- The paper demonstrates that prompt-based learning models achieve high F scores, outperforming traditional methods in cohort selection.
- It employs extractive summarization and SNOMED CT-driven prompt engineering to classify EHRs based on clinical trial eligibility criteria.
- Results indicate improved precision, recall, and overall efficiency in patient recruitment, highlighting robust trial matching capabilities.
Towards Efficient Patient Recruitment for Clinical Trials: Application of a Prompt-Based Learning Model
Introduction
The paper investigates the application of a prompt-based learning model, particularly Generative Pre-trained Transformer (GPT), to improve patient recruitment for clinical trials by leveraging Electronic Health Records (EHR). Given the challenges posed by unstructured medical texts and the inefficiency in cohort selection, the paper proposes a novel approach employing NLP techniques focused on LLMs and their ability to process and classify medical records according to eligibility criteria. The primary aim is to determine whether prompt-based learning can compete effectively with existing methods for cohort selection.
Methodology
Data and Framework
The paper utilized the dataset from the 2018 n2c2 challenge, which consists of 311 medical records labeled across 13 eligibility criteria. The approach involved selecting the most relevant sentences from the records in relation to trial criteria, annotating these sentences using MedCAT with SNOMED CT concepts, followed by prompt-based training of a GPT model. The framework involved extractive summarization, knowledge graph generation using SNOMED CT concepts, and prompt engineering to create input questions for the GPT model.
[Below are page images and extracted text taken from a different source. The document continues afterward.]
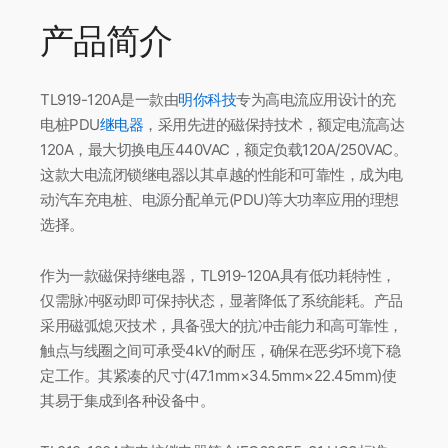
产品简介
TL919-120A是一款由
明你科技
专为高电流应用设计的充
电桩PDU
继电器
，采用先进的磁保持技术，额定电流高达
120A，最大切换电压440VAC，额定负载120A/250VAC。
这款大电流闭锁继电器以其卓越的性能和可靠性，成为电
动汽车充电桩、电源分配单元(PDU)等大功率应用的理想
选择。
作为一款磁保持继电器，TL919-120A具有低功耗特性，
仅需脉冲驱动即可保持状态，显著降低了系统能耗。产品
采用磁弧熄灭技术，具备强大的抗冲击能力和高可靠性，
触点与线圈之间可承受4kV的耐压，确保在恶劣环境下稳
定工作。其紧凑的尺寸(47.1mm×34.5mm×22.45mm)使
其易于集成到各种设备中。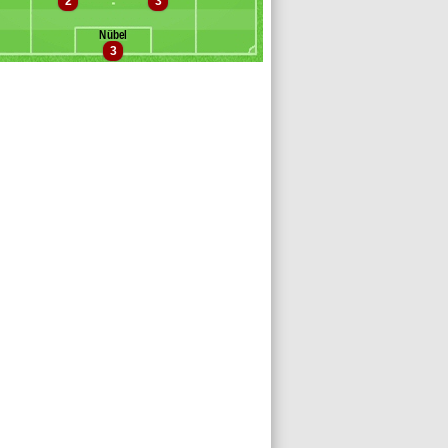
2
3
inamino
oadu
Nübel
op
3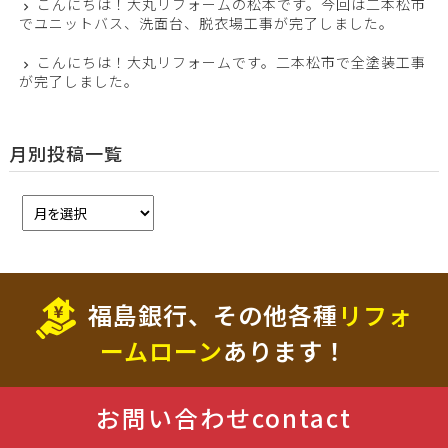
こんにちは！大丸リフォームの松本です。今回は二本松市
でユニットバス、洗面台、脱衣場工事が完了しました。
こんにちは！大丸リフォームです。二本松市で全塗装工事
が完了しました。
月別投稿一覧
福島銀行、その他各種
リフォ
ームローン
あります！
お問い合わせ
contact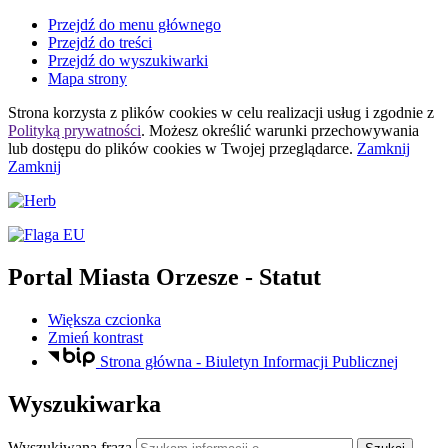
Przejdź do menu głównego
Przejdź do treści
Przejdź do wyszukiwarki
Mapa strony
Strona korzysta z plików
cookies
w celu realizacji usług i zgodnie z
Polityką prywatności
. Możesz określić warunki przechowywania
lub dostępu do plików
cookies
w Twojej przeglądarce.
Zamknij
Zamknij
Portal Miasta Orzesze
- Statut
Większa czcionka
Zmień kontrast
Strona główna - Biuletyn Informacji Publicznej
Wyszukiwarka
Wyszukiwana fraza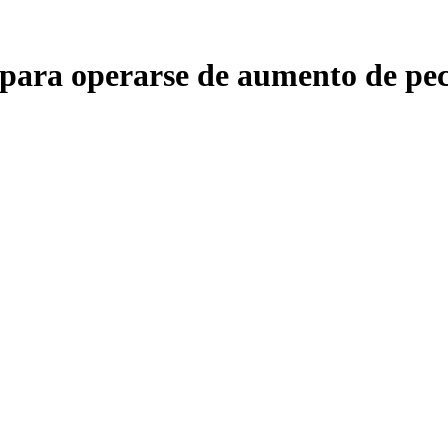
o para operarse de aumento de pe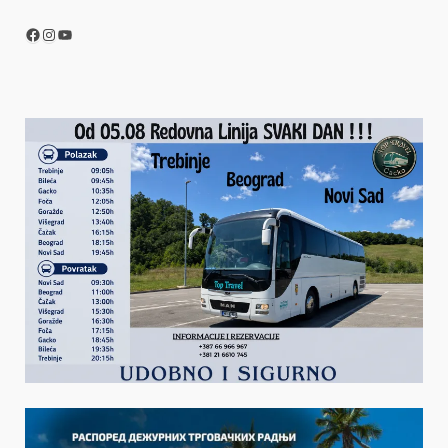
Facebook
Instagram
YouTube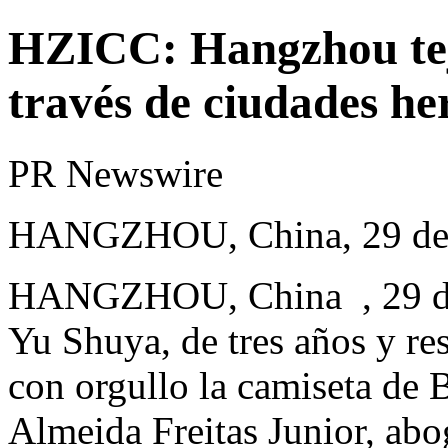
HZICC: Hangzhou teje
través de ciudades h
PR Newswire
HANGZHOU, China, 29 de 
HANGZHOU, China
,
29 d
Yu Shuya
, de tres años y r
con orgullo la camiseta de B
Almeida Freitas Junior
, abo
The methodology featured two scenarios: one without summarization and one utilizing a SNOMED CT-based summarization method, assessing the GPT-3.5 Turbo model's performance using precision, recall, specificity, and F scores.
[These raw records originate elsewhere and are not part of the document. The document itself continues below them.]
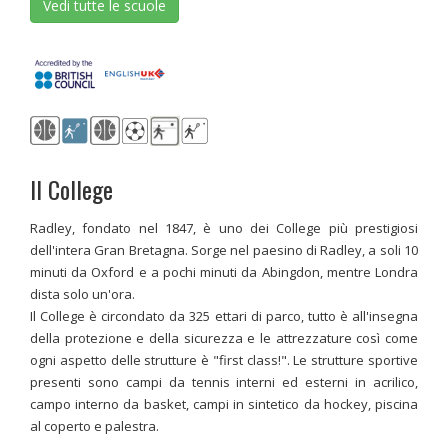
Vedi tutte le scuole
Il College
Radley, fondato nel 1847, è uno dei College più prestigiosi
dell'intera Gran Bretagna. Sorge nel paesino di Radley, a soli 10
minuti da Oxford e a pochi minuti da Abingdon, mentre Londra
dista solo un'ora.
Il College è circondato da 325 ettari di parco, tutto è all'insegna
della protezione e della sicurezza e le attrezzature così come
ogni aspetto delle strutture è "first class!". Le strutture sportive
presenti sono campi da tennis interni ed esterni in acrilico,
campo interno da basket, campi in sintetico da hockey, piscina
al coperto e palestra.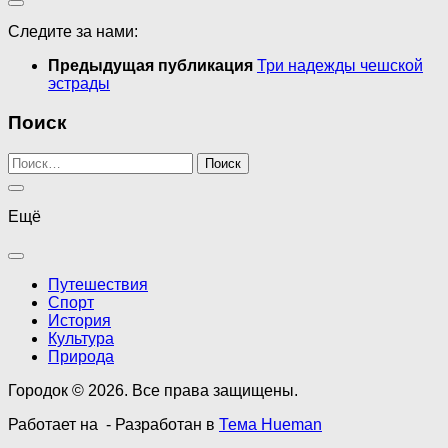
Следите за нами:
Предыдущая публикация
Три надежды чешской
эстрады
Поиск
Найти:
Ещё
Путешествия
Спорт
История
Культура
Природа
Городок © 2026. Все права защищены.
Работает на
- Разработан в
Тема Hueman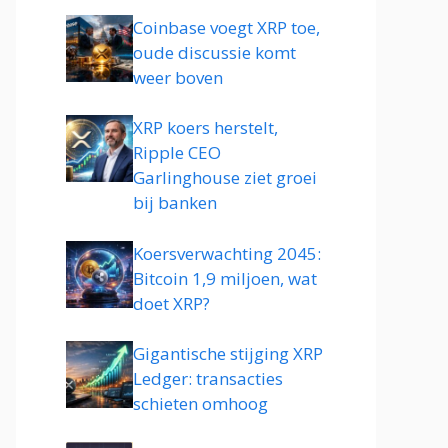
Coinbase voegt XRP toe,
oude discussie komt
weer boven
XRP koers herstelt,
Ripple CEO
Garlinghouse ziet groei
bij banken
Koersverwachting 2045:
Bitcoin 1,9 miljoen, wat
doet XRP?
Gigantische stijging XRP
Ledger: transacties
schieten omhoog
Extractive Summarization and Prompt Engineering
Extractive summarization was achieved by identifying key concepts using SNOMED CT codes extracted through MedCAT. Prompt engineering involved converting criteria definitions into specific prompts, which guided the model's responses in a binary "yes" or "no" format. This facilitated direct mapping of model outputs to cohort selection decisions, effectively allowing the model to handle temporal reasoning and inference.
Results
The paper's experimental results indicate a substantial improvement in cohort selection metrics by incorporating the summarization method. The prompt-based model reported micro and macro F scores of 0.9061 and 0.8060, respectively, with exceptional performance in several criteria such as ALCOHOL-ABUSE and CREATININE, surpassing other machine learning approaches on the dataset. It demonstrated the highest F scores in five out of thirteen criteria compared to existing ML-based methods, showcasing robust performance in text classification with complex medical eligibility criteria.
Discussion
Key limitations highlighted include challenges in handling abbreviations and temporal data parsing, affecting certain criteria such as DIETSUPP-2MOS and MI-6MOS. The paper also pointed out potential improvements by expanding SNOMED CT concepts for more nuanced clinical terms. The researchers propose that GPT models, due to their extensive pre-training across varied text sources, can better accommodate the diverse and complex nature of medical notes, potentially enhancing cohort selection in clinical trials when larger, more diverse datasets are employed.
The application of this model promises efficiency by reducing manual review requirements, easing preprocessing tasks, and streamlining trial matching processes. Future advancements might focus on refining prompt designs, improving concept extraction, and expanding upon SNOMED CT ontology integration.
Conclusion
The paper establishes that prompt-based learning models, specifically utilizing GPT, exhibit formidable capabilities in cohort selection for clinical trials, particularly when augmented with SNOMED CT-driven summarization. Such models could significantly improve trial recruitment processes by automating and scaling patient matching tasks, notably when leveraging larger datasets. Future work could further refine these methodologies to bolster cohort selection efficacy and reliability across diverse medical data scenarios.